Посмотри на меня, говорит он.

Но она не может. Не может сфокусироваться — он неустойчив. Он смутен, плывет, точно пламя свечи, но лишенный света. Она не видит его глаз.

Он мертв, конечно. Конечно, он мертв — она же получила телеграмму. Но ведь это вымысел. Просто другое измерение. Откуда опустошение тогда?

Он уходит, а она не может его позвать — горло пересохло. Вот он скрылся.

У неё сжимается сердце. Нет, нет, нет, нет, говорит что-то внутри неё. Слезы струятся по лицу.


И тут она действительно просыпается.

XIII

Рукавицы

Сегодня дождь — слабенький, скуповатый апрельский дождик. Уже зацвели голубые пролески, проклюнулись нарциссы, рвутся к свету бог весть откуда явившиеся незабудки. Ну вот опять — растительная толкотня и давка. Им не надоедает: растения ничего не помнят — вот в чем дело. Не помнят, сколько раз уже проделывали все то же самое.

Должна признаться, меня удивляет, что я по-прежнему здесь, по-прежнему говорю с тобой. Мне нравится думать, что говорю, но, конечно, нет: я ничего не произношу, ты ничего не слышишь. Между нами лишь черная строка: нить, брошенная на пустую страницу, наугад.

Лед на порогах Лувето почти сошел — даже в тенистых провалах. Вода, сначала темная, потом белая, грохочет по известняковым расселинам и валунам, лёгкая, как всегда. Шум страшный, но успокаивающий, красивый даже. Понятно, почему он так людей притягивает. К водопадам, в горы и пустыни, в глубокие озера — туда, откуда нет возврата.

Пока выловили только один труп — накачанную наркотиками молодую женщину из Торонто. Еще одна поторопилась. Еще одна впустую потраченная жизнь. У неё здесь родственники — дядя, тетя. Теперь на них косятся, словно они виноваты; а у них сердитый вид загнанных в угол людей, знающих, что они невиновны. Не сомневаюсь, что за ними нет вины, но они живы, а все шишки получает тот, кто выжил. Такое правило. Пусть несправедливое.

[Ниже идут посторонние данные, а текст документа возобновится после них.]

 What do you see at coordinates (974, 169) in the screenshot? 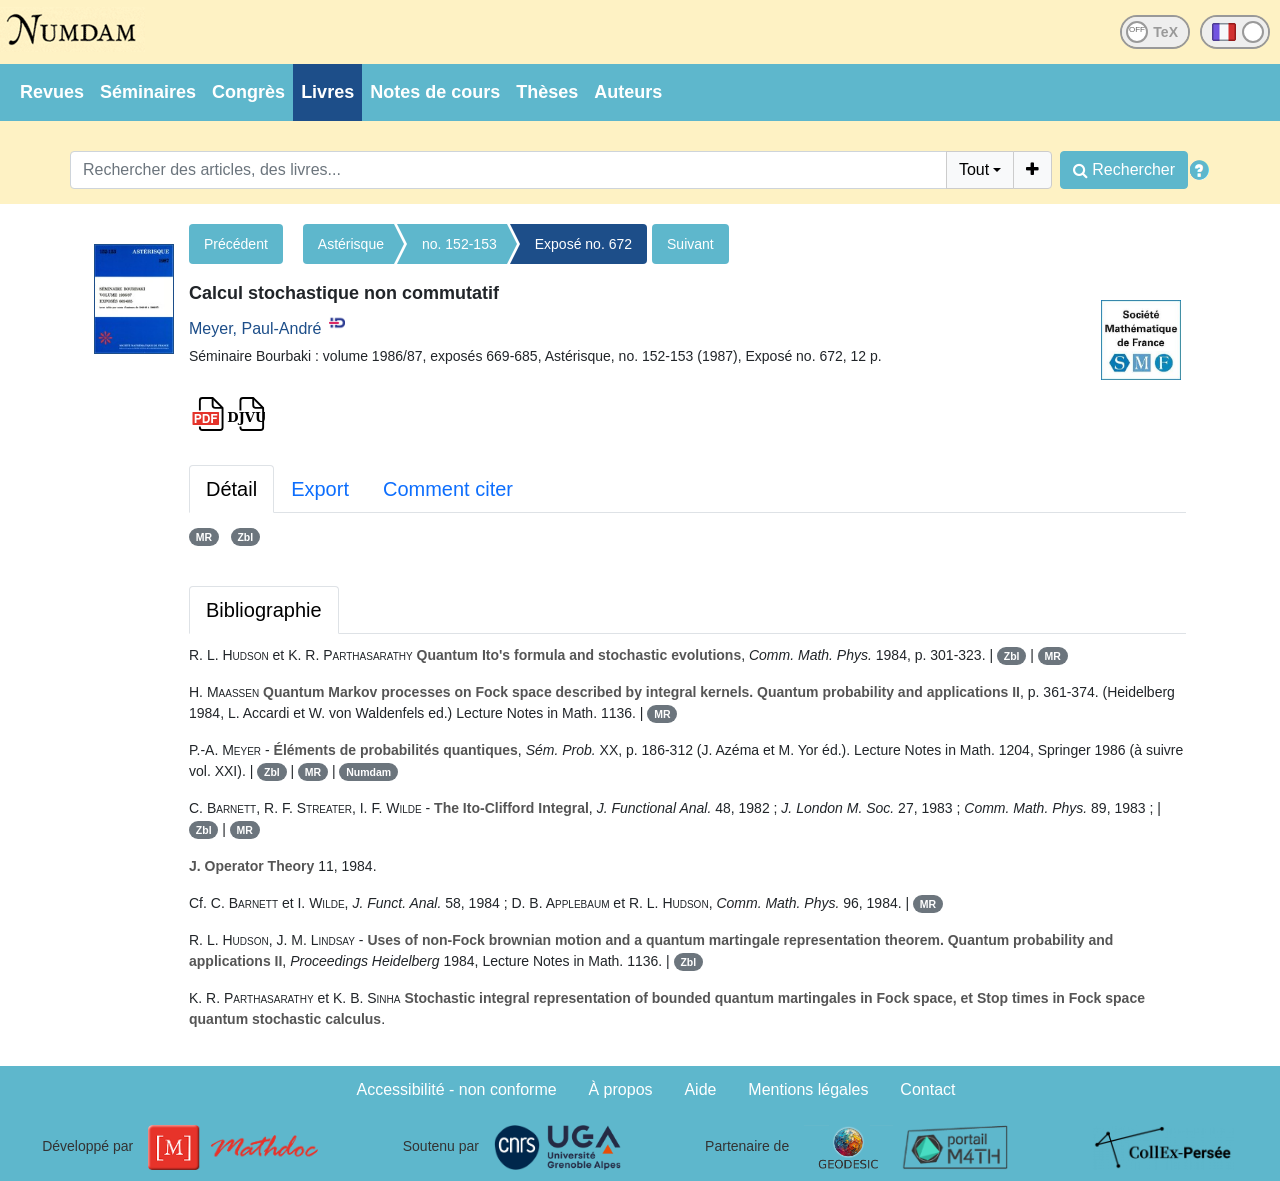 I see `Tout` at bounding box center [974, 169].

Вчера утром заехал Уолтер — посмотреть, что разладилось за зиму. Как он говорит — «весенняя настройка», — он это проделывает у меня каждый год. Привез ящик с инструментами, ручную электропилу, электродрель: ему бы только пожужжать всласть.

Он сложил инструменты на задней веранде и затопал по дому. Вернулся довольный.

— Из садовой калитки вывалилась планка, — сказал он. — Сегодня поставлю новую, а выкрашу, когда высохнет.

— Да не беспокойся ты, — я это повторяю каждый год. — Все разваливается, но меня переживет.

Как обычно, Уолтер не обращает на меня внимания.

— И ступеньки на крыльце, — говорит он. — Надо покрасить. Одна вот-вот обвалится — набьем поверх новую. Упустили время — просочилась вода, ступенька гниет. Или даже, раз крыльцо — морилкой, дереву полезнее. Края покрасим другой краской — люди будут видеть, куда ступают. А то можно промахнуться — и до беды недалеко. — Мы он говорит из вежливости, а под людьми подразумевает меня. — Новую ступеньку набью сегодня.

— Ты промокнешь, — говорю я. — И по телевизору обещали, будет то же самое.

— Не-а, прояснится. — На небо даже не посмотрел.


Уолтер уехал за чем-то — наверное, за планками, а я этот промежуток времени пролежала на диване туманной героиней романа, забытой на страницах книги, где ей предназначено желтеть, плесневеть и осыпаться вместе с бумагой.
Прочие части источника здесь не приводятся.